Kelly George Stanback, represented by counsel, filed a motion to reduce his sentence pursuant to Section 404(b) of the First Step Act of 2018. ECF No. 1449. He asks the court to reduce his current sentence of 248 months to time served. The government asserts that Stanback is ineligible for consideration of a reduction in his sentence, and in the alternative, that if he is eligible for consideration, a further reduction of his sentence is not warranted. The government suggests that the only *621relief to which Stanback is entitled is a reduction in his term of supervised release from 5 years to 4 years. For the reasons set forth below, the court will GRANT Stanback's request and modify his sentence to time served, to be followed by a 4-year term of supervised release.
BACKGROUND
On March 20, 2003, a jury convicted Stanback of one count of conspiracy to distribute and possess with intent to distribute 50 grams or more of cocaine base in violation of 21 U.S.C. § 841(a)(1) (Count 1); one count of possessing a firearm in furtherance of a drug trafficking crime in violation of 18 U.S.C. § 924(c)(1) (Count 58); and three counts of distributing 5 grams or more of cocaine base, in violation of 21 U.S.C. § 841(a)(1) (Counts 60, 61, 62). Pursuant to 21 U.S.C. § 841(b)(1)(A) (2002), Stanback faced a statutory sentencing range of 10 years to life on the conspiracy charge. He faced a statutory sentencing range of 5 years to life on the distribution charge, 21 U.S.C. § 841(b)(1)(B), and 60 consecutive months on the possession of a firearm charge. 21 U.S.C. § 924(c)(1)(A). According to the PSR, it appeared that Stanback distributed well over 1.5 kilograms of cocaine base. ECF No. 1457 at 9.

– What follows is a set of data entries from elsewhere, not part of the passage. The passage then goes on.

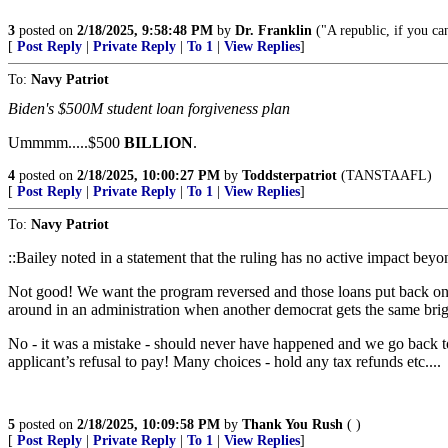
3
posted on
2/18/2025, 9:58:48 PM
by
Dr. Franklin
("A republic, if you can
[
Post Reply
|
Private Reply
|
To 1
|
View Replies
]
To:
Navy Patriot
Biden's $500M student loan forgiveness plan
Ummmm.....$500
BILLION
.
4
posted on
2/18/2025, 10:00:27 PM
by
Toddsterpatriot
(TANSTAAFL)
[
Post Reply
|
Private Reply
|
To 1
|
View Replies
]
To:
Navy Patriot
::Bailey noted in a statement that the ruling has no active impact bey
Not good! We want the program reversed and those loans put back on t
around in an administration when another democrat gets the same brigh
No - it was a mistake - should never have happened and we go back to
applicant’s refusal to pay! Many choices - hold any tax refunds etc....
5
posted on
2/18/2025, 10:09:58 PM
by
Thank You Rush
( )
[
Post Reply
|
Private Reply
|
To 1
|
View Replies
]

Under the sentencing guidelines, based on 1.5 kilograms of cocaine base, his base offense level was 38. He received a 4-point increase for his role in the offense, giving him a total offense level of 42. ECF No. 1457 at 9-10. Coupled with his criminal history category of I, his guideline range for the drug offense was 360-months to life. U.S.S.G. Ch. 5, Pt. A. On June 19, 2003, Stanback was sentenced to a term of 420 months, which represented the low end of the then-mandatory guidelines sentence of 360 months on the drug offenses, followed by 60 months on the firearm charge. The court also imposed a 5-year term of supervised release. ECF Nos. 292, 1455.

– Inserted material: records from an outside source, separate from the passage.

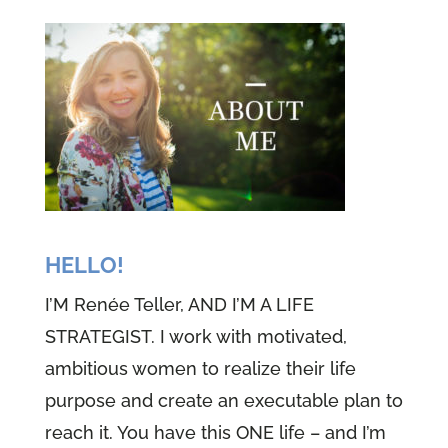
HELLO!
I’M Renée Teller, AND I’M A LIFE
STRATEGIST. I work with motivated,
ambitious women to realize their life
purpose and create an executable plan to
reach it. You have this ONE life – and I’m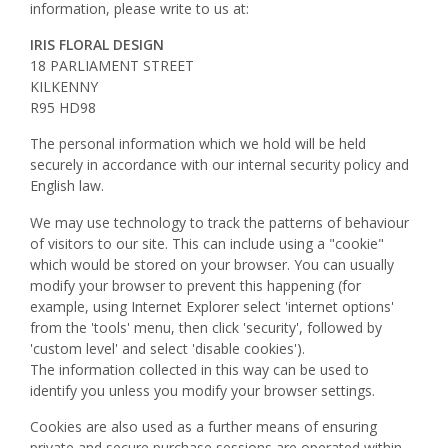
information, please write to us at:
IRIS FLORAL DESIGN
18 PARLIAMENT STREET
KILKENNY
R95 HD98
The personal information which we hold will be held
securely in accordance with our internal security policy and
English law.
We may use technology to track the patterns of behaviour
of visitors to our site. This can include using a "cookie"
which would be stored on your browser. You can usually
modify your browser to prevent this happening (for
example, using Internet Explorer select 'internet options'
from the 'tools' menu, then click 'security', followed by
'custom level' and select 'disable cookies').
The information collected in this way can be used to
identify you unless you modify your browser settings.
Cookies are also used as a further means of ensuring
private and secure purchase sessions are operated within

Stanback's sentence has been reduced three times, pursuant to retroactive amendments to the drug weight sentencing guideline table. ECF No. 1455. Currently, his base offense level is 32; his total offense level is 36; and the guideline range on his drug offenses is 188-235 months. His current sentence is 248 months, which represents 188 months on the drug offenses and 60 months on the firearm charge. He has served approximately 201 months and with good conduct time, his projected release date is January 2, 2021. Id.
Stanback seeks relief under the First Step Act. He argues that he is eligible for relief and that because the sentencing guidelines are now advisory rather than mandatory, that this court has discretion to reduce his sentence to time served.
I. First Step Act
At the time Stanback was sentenced, a violation of § 841(a)(1) carried a mandatory minimum sentence of 10 years and a maximum sentence of life imprisonment if the offense involved more than 50 grams of cocaine base, and a penalty range of 5 to 40 years if the offense involved more than 5 grams of cocaine base. 21 U.S.C. § 841(b)(1)(A) and (B) (2006), In 2010, the Fair Sentencing Act was passed, and Section 2 of the Act reduced penalties for offenses involving cocaine base by increasing the threshold drug quantities required to trigger mandatory minimum sentences under 21 U.S.C. § 841(b)(1). Fair Sentencing Act of 2010, Pub. L. No. 111-220, § 2, 124 Stat. 2372 (2010). Currently, in order to trigger the 10-years-to-life-sentencing range, the offense must involve more than 280 grams of cocaine base, and to trigger the 5-to-40-year sentencing range, the offense *622must involve more than 28 grams of cocaine base.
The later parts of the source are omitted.